Provided records START
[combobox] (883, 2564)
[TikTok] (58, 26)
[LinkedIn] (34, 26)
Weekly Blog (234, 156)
Provided records END
Provided records START
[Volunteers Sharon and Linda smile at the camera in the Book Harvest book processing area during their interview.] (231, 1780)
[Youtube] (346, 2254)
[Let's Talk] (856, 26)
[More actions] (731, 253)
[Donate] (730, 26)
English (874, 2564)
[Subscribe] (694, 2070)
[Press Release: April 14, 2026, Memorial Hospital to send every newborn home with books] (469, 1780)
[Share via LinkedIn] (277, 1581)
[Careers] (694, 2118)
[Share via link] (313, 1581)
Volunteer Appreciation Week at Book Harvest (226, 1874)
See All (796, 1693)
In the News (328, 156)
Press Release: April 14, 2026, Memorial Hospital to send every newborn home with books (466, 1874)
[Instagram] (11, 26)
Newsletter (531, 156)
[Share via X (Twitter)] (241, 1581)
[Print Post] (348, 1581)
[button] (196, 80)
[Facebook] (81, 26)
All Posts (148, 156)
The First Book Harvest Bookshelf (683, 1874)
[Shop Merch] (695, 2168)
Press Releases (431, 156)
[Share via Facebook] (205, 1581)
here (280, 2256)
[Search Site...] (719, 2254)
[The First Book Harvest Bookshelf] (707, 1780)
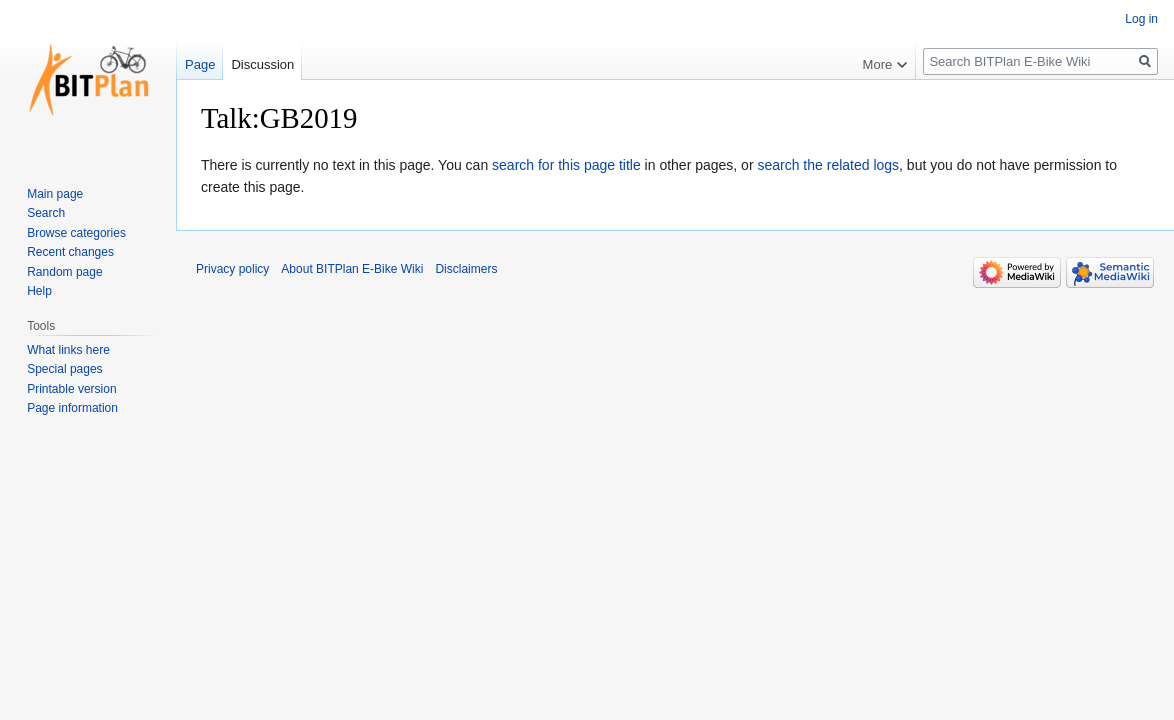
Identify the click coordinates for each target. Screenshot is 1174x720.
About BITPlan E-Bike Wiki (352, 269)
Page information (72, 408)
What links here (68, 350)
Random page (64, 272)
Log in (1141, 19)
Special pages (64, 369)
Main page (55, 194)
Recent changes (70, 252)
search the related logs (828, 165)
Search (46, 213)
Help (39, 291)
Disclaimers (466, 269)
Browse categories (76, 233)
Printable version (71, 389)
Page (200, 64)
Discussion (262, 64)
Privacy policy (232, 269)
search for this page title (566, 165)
Provided records END
Provided records START
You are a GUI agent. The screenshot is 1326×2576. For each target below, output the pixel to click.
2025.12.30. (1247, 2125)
Provided records END
Please copy the lines above from the line with "Log in (1141, 19)" up to and including the line with "search for this page title (566, 165)", exactly as written and with nothing else.

--- Your solution ---
Log in (1141, 19)
Special pages (64, 369)
Main page (55, 194)
Recent changes (70, 252)
search the related logs (828, 165)
Search (46, 213)
Help (39, 291)
Disclaimers (466, 269)
Browse categories (76, 233)
Printable version (71, 389)
Page (200, 64)
Discussion (262, 64)
Privacy policy (232, 269)
search for this page title (566, 165)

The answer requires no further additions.